Bootkit sample from real-life attack. Be careful about tweaking the sample for research purpose.
Password: danger
| Malware/Bootkits | Disclosure date | 1st blood | Infection type | Targeted OS | Malware “vendor” |
|---|---|---|---|---|---|
| Vector-EDK (Leaked source code) | 2015 | 2014 | DXE | ? | HackingTeam |
| DerStarke | 2016 | 2013? | DXE | Windows/Linux/MacOS | Vault7 |
| QuarkMatter | 2016 | 2013? | ESP | Windows/Linux | Vault7 |
| LoJaX | 2018 | 2017 or earlier | DXE | Windows | APT28 |
| TrickBot/TrickBoot | 2020 | 2017 | DXE | Windows | N/A |
| FinSpy | 2021 | 2011 | MBR/ESP | Windows/Linux/MacOS | N/A |
| ESPecter | 2021 | 2012/2020 | MBR/ESP | Windows | N/A |
| Rovnix (Leaked source code) | 2011 | ? | MBR/VBR | Windows | N/A |
| MosaicRegressor | 2020 | ? | DXE | Windows | N/A |
| Implant.ARM.iLOBleed.a | 2021 | ? | BMC | Linux | N/A |
| MoonBounce based on Vector-EDK | 2021 | ? | DXE | Windows | APT41 |
| Conti leaked chat | 2021 | ? | CSME via undocumented HECI, SMM | Windows/Linux/? | Conti group |
HardenedVault is mainly focus on figuring out the infection stage of bootkits, which is crucial to work on security features for defense in VaultBoot.
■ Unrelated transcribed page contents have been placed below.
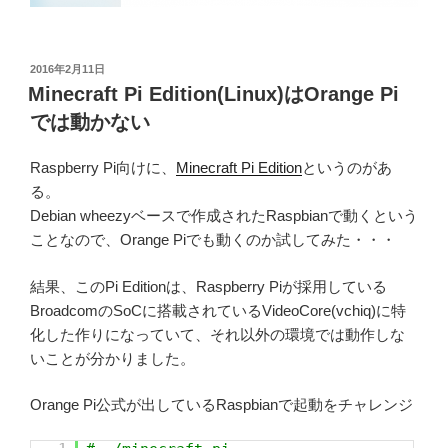
投
2016年2月11日
稿
Minecraft Pi Edition(Linux)はOrange Pi
日:
では動かない
Raspberry Pi向けに、
Minecraft Pi Edition
というのがあ
る。
Debian wheezyベースで作成されたRaspbianで動くという
ことなので、Orange Piでも動くのか試してみた・・・
結果、このPi Editionは、Raspberry Piが採用している
BroadcomのSoCに搭載されているVideoCore(vchiq)に特
化した作りになっていて、それ以外の環境では動作しな
いことが分かりました。
Orange Pi公式が出しているRaspbianで起動をチャレンジ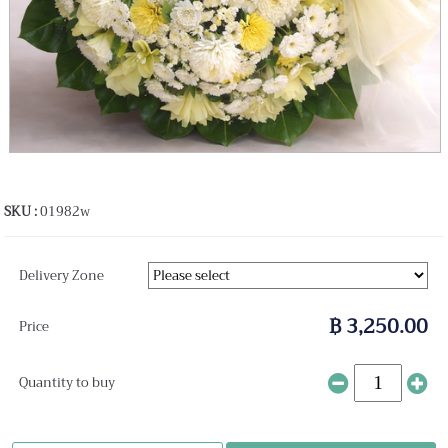
SKU :
01982w
Delivery Zone
฿ 3,250.00
Price
Quantity to buy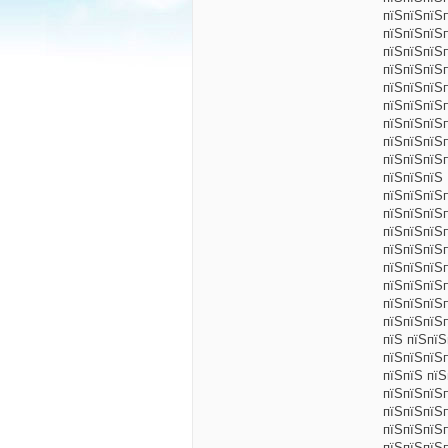
пїЅпїЅпїЅ
пїЅпїЅпїЅ
пїЅпїЅпїЅ
пїЅпїЅпїЅ
пїЅпїЅпїЅ
пїЅпїЅпїЅ
пїЅпїЅпїЅ
пїЅпїЅпїЅ
пїЅпїЅпїЅ
пїЅпїЅпїЅ 
пїЅпїЅпїЅ
пїЅпїЅпїЅп
пїЅпїЅпїЅп
пїЅпїЅпїЅ
пїЅпїЅпїЅ
пїЅпїЅпїЅ
пїЅпїЅпїЅ
пїЅпїЅпїЅ
пїЅ пїЅпї
пїЅпїЅпїЅ
пїЅпїЅ пїЅ
пїЅпїЅпїЅ
пїЅпїЅпїЅ
пїЅпїЅпїЅ
пїЅпїЅпїЅ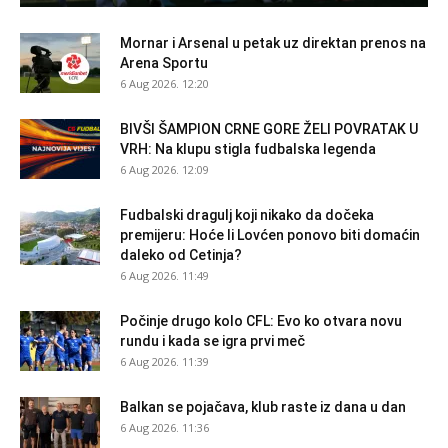
Mornar i Arsenal u petak uz direktan prenos na
Arena Sportu
6 Aug 2026. 12:20
BIVŠI ŠAMPION CRNE GORE ŽELI POVRATAK U
VRH: Na klupu stigla fudbalska legenda
6 Aug 2026. 12:09
Fudbalski dragulj koji nikako da dočeka
premijeru: Hoće li Lovćen ponovo biti domaćin
daleko od Cetinja?
6 Aug 2026. 11:49
Počinje drugo kolo CFL: Evo ko otvara novu
rundu i kada se igra prvi meč
6 Aug 2026. 11:39
Balkan se pojačava, klub raste iz dana u dan
6 Aug 2026. 11:36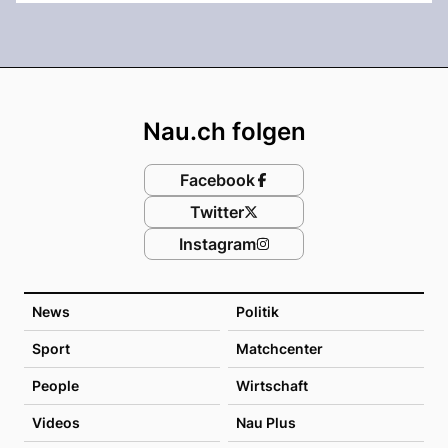
Footer
Nau.ch folgen
Facebook
Twitter
Instagram
News
Politik
Sport
Matchcenter
People
Wirtschaft
Videos
Nau Plus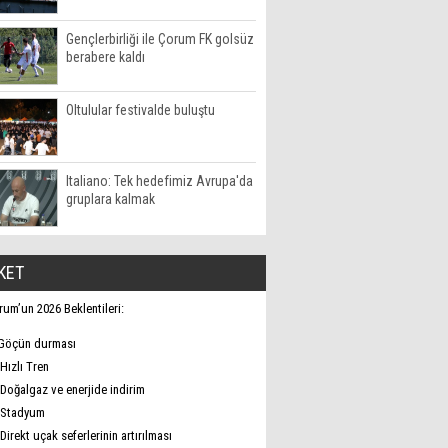
Gençlerbirliği ile Çorum FK golsüz
berabere kaldı
Oltulular festivalde buluştu
Italiano: Tek hedefimiz Avrupa'da
gruplara kalmak
KET
rum’un 2026 Beklentileri:
Göçün durması
Hızlı Tren
Doğalgaz ve enerjide indirim
Stadyum
Direkt uçak seferlerinin artırılması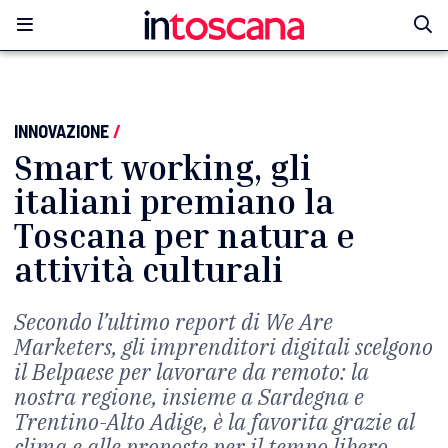
INNOVAZIONE
/
Smart working, gli
italiani premiano la
Toscana per natura e
attività culturali
Secondo l’ultimo report di We Are
Marketers, gli imprenditori digitali scelgono
il Belpaese per lavorare da remoto: la
nostra regione, insieme a Sardegna e
Trentino-Alto Adige, è la favorita grazie al
clima e alle proposte per il tempo libero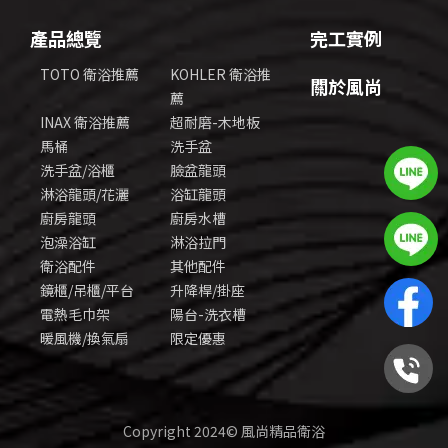
產品總覽
完工實例
TOTO 衛浴推薦
KOHLER 衛浴推
關於風尚
薦
INAX 衛浴推薦
超耐磨-木地板
馬桶
洗手盆
洗手盆/浴櫃
臉盆龍頭
淋浴龍頭/花灑
浴缸龍頭
廚房龍頭
廚房水槽
泡澡浴缸
淋浴拉門
衛浴配件
其他配件
鏡櫃/吊櫃/平台
升降桿/掛座
電熱毛巾架
陽台-洗衣槽
暖風機/換氣扇
限定優惠
Copyright 2024© 風尚精品衛浴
A typical malicious firmware may check if the security protections are set and implant (write) the bootkits into SPI flash if they're not set correctly (e.g. Write protection is not set, etc). If security protections are set properly, malicious firmware might achieve the persistent by utilizing exploits (e.g. CVE-2014-8273). Bootkits usually targeted MBR/ESP in the early 2010s, but as the cost of firmware attack decreased rapidly, the modern bootkits started to target DXE or even PEI.